[[ EXERCISE MATERIALS, beginning ]]

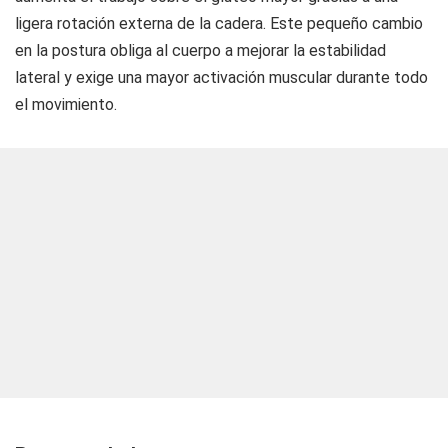
ligera rotación externa de la cadera. Este pequeño cambio
en la postura obliga al cuerpo a mejorar la estabilidad
lateral y exige una mayor activación muscular durante todo
el movimiento.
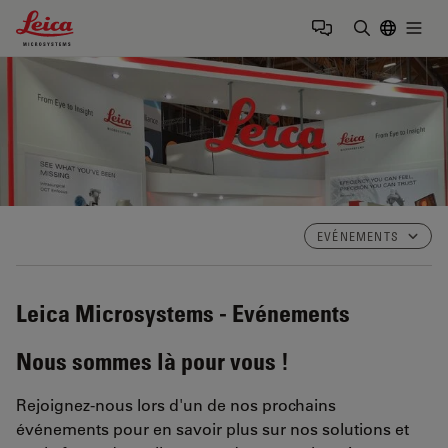
Leica Microsystems Logo
Togg
Saisir un t
EVÉNEMENTS
Leica Microsystems - Evénements
Nous sommes là pour vous !
Rejoignez-nous lors d'un de nos prochains
événements pour en savoir plus sur nos solutions et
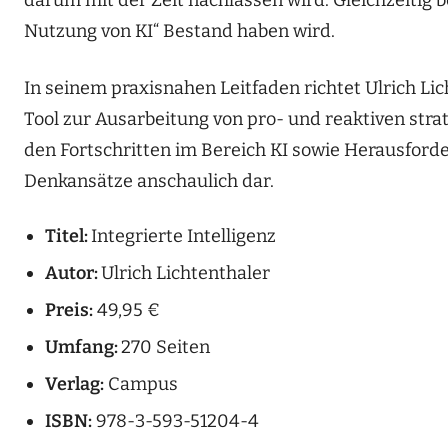
darum mit der Zeit nachlassen wird. Gleichzeitig be
Nutzung von KI“ Bestand haben wird.
In seinem praxisnahen Leitfaden richtet Ulrich Lic
Tool zur Ausarbeitung von pro- und reaktiven strat
den Fortschritten im Bereich KI sowie Herausford
Denkansätze anschaulich dar.
Titel:
Integrierte Intelligenz
Autor:
Ulrich Lichtenthaler
Preis:
49,95 €
Umfang:
270 Seiten
Verlag:
Campus
ISBN:
978-3-593-51204-4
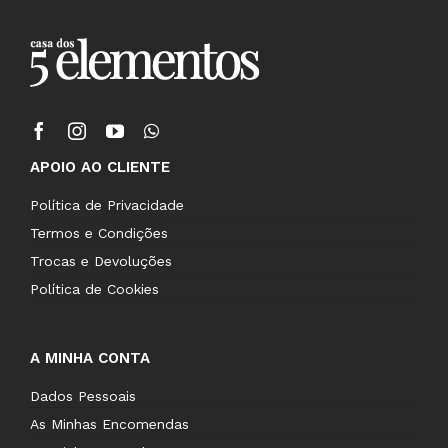
APOIO AO CLIENTE
Política de Privacidade
Termos e Condições
Trocas e Devoluções
Política de Cookies
A MINHA CONTA
Dados Pessoais
As Minhas Encomendas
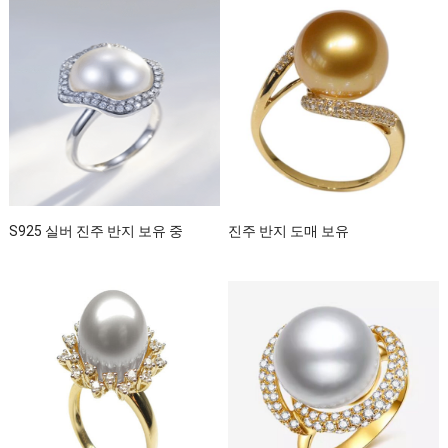
S925 실버 진주 반지 보유 중
진주 반지 도매 보유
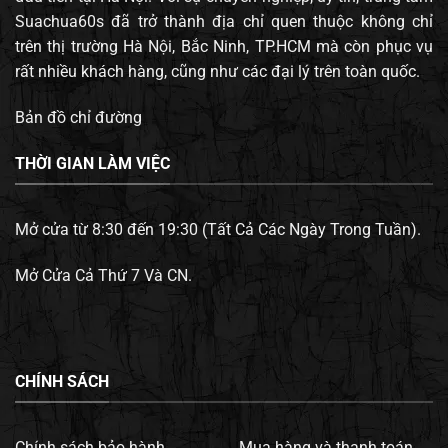
Suachua60s đã trở thành địa chỉ quen thuộc không chỉ
trên thị trường Hà Nội, Bắc Ninh, TP.HCM mà còn phục vụ
rất nhiều khách hàng, cũng như các đại lý trên toàn quốc.
Bản đồ chỉ đường
THỜI GIAN LÀM VIỆC
Mở cửa từ 8:30 đến 19:30 (Tất Cả Các Ngày Trong Tuần).
Mở Cửa Cả Thứ 7 Và CN.
CHÍNH SÁCH
Chính sách bảo hành.
Mua hàng và thanh toán.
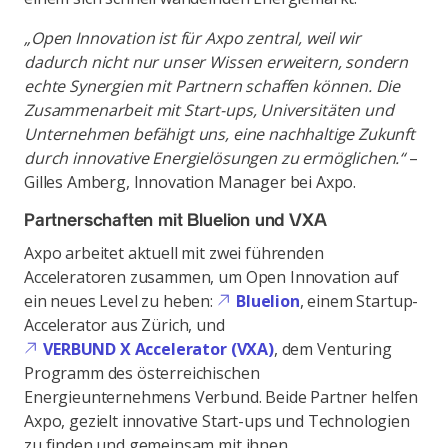
„Open Innovation ist für Axpo zentral, weil wir
dadurch nicht nur unser Wissen erweitern, sondern
echte Synergien mit Partnern schaffen können. Die
Zusammenarbeit mit Start-ups, Universitäten und
Unternehmen befähigt uns, eine nachhaltige Zukunft
durch innovative Energielösungen zu ermöglichen.“
–
Gilles Amberg, Innovation Manager bei Axpo.
Partnerschaften mit Bluelion und VXA
Axpo arbeitet aktuell mit zwei führenden
Acceleratoren zusammen, um Open Innovation auf
ein neues Level zu heben:
Bluelion
, einem Startup-
Accelerator aus Zürich, und
VERBUND X Accelerator (VXA)
, dem Venturing
Programm des österreichischen
Energieunternehmens Verbund. Beide Partner helfen
Axpo, gezielt innovative Start-ups und Technologien
zu finden und gemeinsam mit ihnen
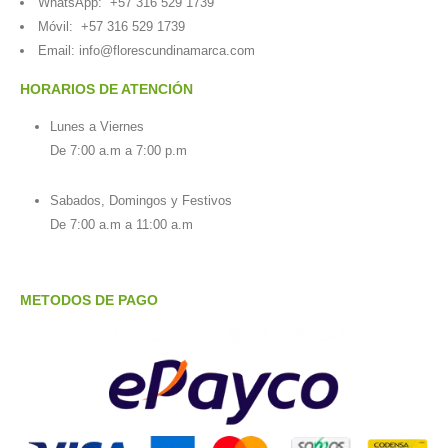
WhatsApp:
+57 316 529 1739
Móvil:
+57 316 529 1739
Email:
info@florescundinamarca.com
HORARIOS DE ATENCIÓN
Lunes a Viernes
De 7:00 a.m a 7:00 p.m
Sabados, Domingos y Festivos
De 7:00 a.m a 11:00 a.m
METODOS DE PAGO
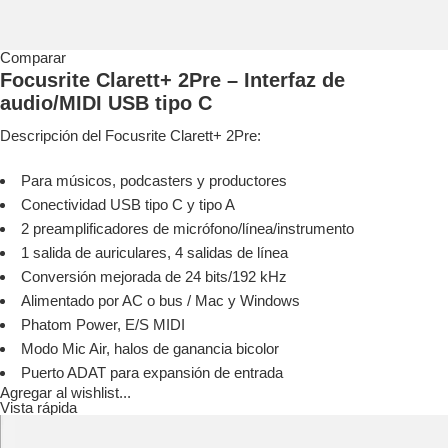
Comparar
Focusrite Clarett+ 2Pre – Interfaz de
audio/MIDI USB tipo C
Descripción del Focusrite Clarett+ 2Pre:
Para músicos, podcasters y productores
Conectividad USB tipo C y tipo A
2 preamplificadores de micrófono/línea/instrumento
1 salida de auriculares, 4 salidas de línea
Conversión mejorada de 24 bits/192 kHz
Alimentado por AC o bus / Mac y Windows
Phatom Power, E/S MIDI
Modo Mic Air, halos de ganancia bicolor
Puerto ADAT para expansión de entrada
Agregar al wishlist...
Vista rápida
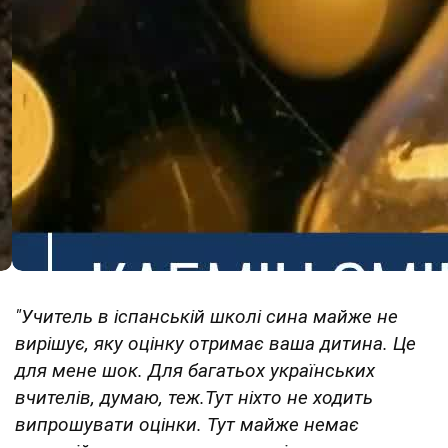
"Учитель в іспанській школі сина майже не
вирішує, яку оцінку отримає ваша дитина. Це
для мене шок. Для багатьох українських
вчителів, думаю, теж.Тут ніхто не ходить
випрошувати оцінки. Тут майже немає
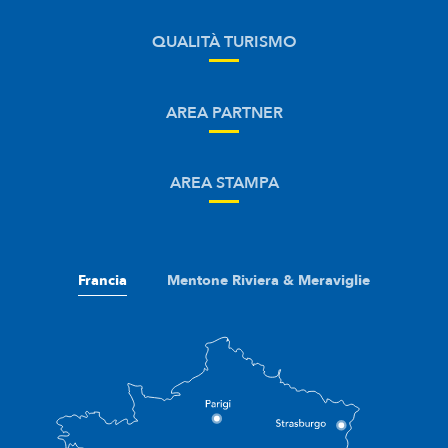
QUALITÀ TURISMO
AREA PARTNER
AREA STAMPA
Francia
Mentone Riviera & Meraviglie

[[ EXERCISE MATERIALS, end ]]

All of the material shown above needs to be duplicated exactly. Omit every picture.

ligera rotación externa de la cadera. Este pequeño cambio
en la postura obliga al cuerpo a mejorar la estabilidad
lateral y exige una mayor activación muscular durante todo
el movimiento.
Leica Microsystems Logo
Togg
Saisir un t
EVÉNEMENTS
Leica Microsystems - Evénements
Nous sommes là pour vous !
Rejoignez-nous lors d'un de nos prochains
événements pour en savoir plus sur nos solutions et
darum mit der Zeit nachlassen wird. Gleichzeitig be
Nutzung von KI“ Bestand haben wird.
In seinem praxisnahen Leitfaden richtet Ulrich Lic
Tool zur Ausarbeitung von pro- und reaktiven strat
den Fortschritten im Bereich KI sowie Herausford
Denkansätze anschaulich dar.
Titel:
Integrierte Intelligenz
Autor:
Ulrich Lichtenthaler
Preis:
49,95 €
Umfang:
270 Seiten
Verlag:
Campus
ISBN:
978-3-593-51204-4
APOIO AO CLIENTE
Política de Privacidade
Termos e Condições
Trocas e Devoluções
Política de Cookies
A MINHA CONTA
Dados Pessoais
As Minhas Encomendas
S925 실버 진주 반지 보유 중
진주 반지 도매 보유
Suachua60s đã trở thành địa chỉ quen thuộc không chỉ
trên thị trường Hà Nội, Bắc Ninh, TP.HCM mà còn phục vụ
rất nhiều khách hàng, cũng như các đại lý trên toàn quốc.
Bản đồ chỉ đường
THỜI GIAN LÀM VIỆC
Mở cửa từ 8:30 đến 19:30 (Tất Cả Các Ngày Trong Tuần).
Mở Cửa Cả Thứ 7 Và CN.
CHÍNH SÁCH
Chính sách bảo hành.
Mua hàng và thanh toán.
„Open Innovation ist für Axpo zentral, weil wir
dadurch nicht nur unser Wissen erweitern, sondern
echte Synergien mit Partnern schaffen können. Die
Zusammenarbeit mit Start-ups, Universitäten und
Unternehmen befähigt uns, eine nachhaltige Zukunft
durch innovative Energielösungen zu ermöglichen.“
–
Gilles Amberg, Innovation Manager bei Axpo.
Partnerschaften mit Bluelion und VXA
Axpo arbeitet aktuell mit zwei führenden
Acceleratoren zusammen, um Open Innovation auf
ein neues Level zu heben:
Bluelion
, einem Startup-
Accelerator aus Zürich, und
VERBUND X Accelerator (VXA)
, dem Venturing
Programm des österreichischen
Energieunternehmens Verbund. Beide Partner helfen
Axpo, gezielt innovative Start-ups und Technologien
zu finden und gemeinsam mit ihnen
WhatsApp:
+57 316 529 1739
Móvil:
+57 316 529 1739
Email:
info@florescundinamarca.com
HORARIOS DE ATENCIÓN
Lunes a Viernes
De 7:00 a.m a 7:00 p.m
Sabados, Domingos y Festivos
De 7:00 a.m a 11:00 a.m
METODOS DE PAGO
Comparar
Focusrite Clarett+ 2Pre – Interfaz de
audio/MIDI USB tipo C
Descripción del Focusrite Clarett+ 2Pre:
Para músicos, podcasters y productores
Conectividad USB tipo C y tipo A
2 preamplificadores de micrófono/línea/instrumento
1 salida de auriculares, 4 salidas de línea
Conversión mejorada de 24 bits/192 kHz
Alimentado por AC o bus / Mac y Windows
Phatom Power, E/S MIDI
Modo Mic Air, halos de ganancia bicolor
Puerto ADAT para expansión de entrada
Agregar al wishlist...
Vista rápida
"Учитель в іспанській школі сина майже не
вирішує, яку оцінку отримає ваша дитина. Це
для мене шок. Для багатьох українських
вчителів, думаю, теж.Тут ніхто не ходить
випрошувати оцінки. Тут майже немає
QUALITÀ TURISMO
AREA PARTNER
AREA STAMPA
Francia
Mentone Riviera & Meraviglie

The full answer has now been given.